Consistently an affable, sociable figure – the writer John Robb once noted that the Stone Roses’ aloofness towards the media was always punctured if Mani “became more relaxed” – he performed at the Stone Roses’ 2012 comeback show at Manchester’s Heaton Park using a personalised bass that bore the legend “Super-Yob”, the nickname of Slade’s preposterously coiffured and constantly smiling axeman Dave Hill. Said reformation did not lead to anything more than a lengthy succession of hugely lucrative concerts – two new singles put out by the reconstituted quartet served only to prove that any spark had been present in 1989 had turned out unattainable to rediscover nearly two decades later – and Mani quietly declared his departure from music in 2021. He’d earned his fortune and was now focused on fly-fishing, which additionally offered “a good excuse to go to the pub”.

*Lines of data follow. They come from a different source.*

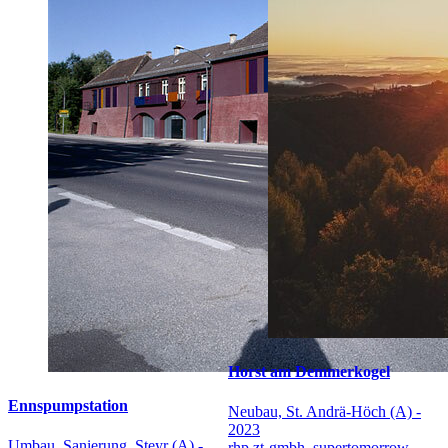
Horst am Demmerkogel
Ennspumpstation
Neubau, St. Andrä-Höch (A) -
2023
Umbau, Sanierung, Steyr (A) -
rhp zt-gmbh, supertomorrow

Maybe he thought he’d done enough: he’d certainly made an impact. The Stone Roses were seminal in a range of manners. Oasis undoubtedly took note of their swaggering approach, while Britpop as a whole was shaped by a aim to break the standard market limitations of indie rock and attract a more general public, as the Roses had achieved. But their most obvious direct effect was a kind of rhythmic change: following their early success, you abruptly couldn’t move for alternative acts who aimed to make their fans dance. That was Mani’s artistic raison d’être. “It’s what the rhythm section are for, aren’t they?” he once stated. “That’s what they’re for.”

Kenneth Kennedy
Kenneth Kennedy

A passionate football analyst with over a decade of experience covering European leagues and providing in-depth insights.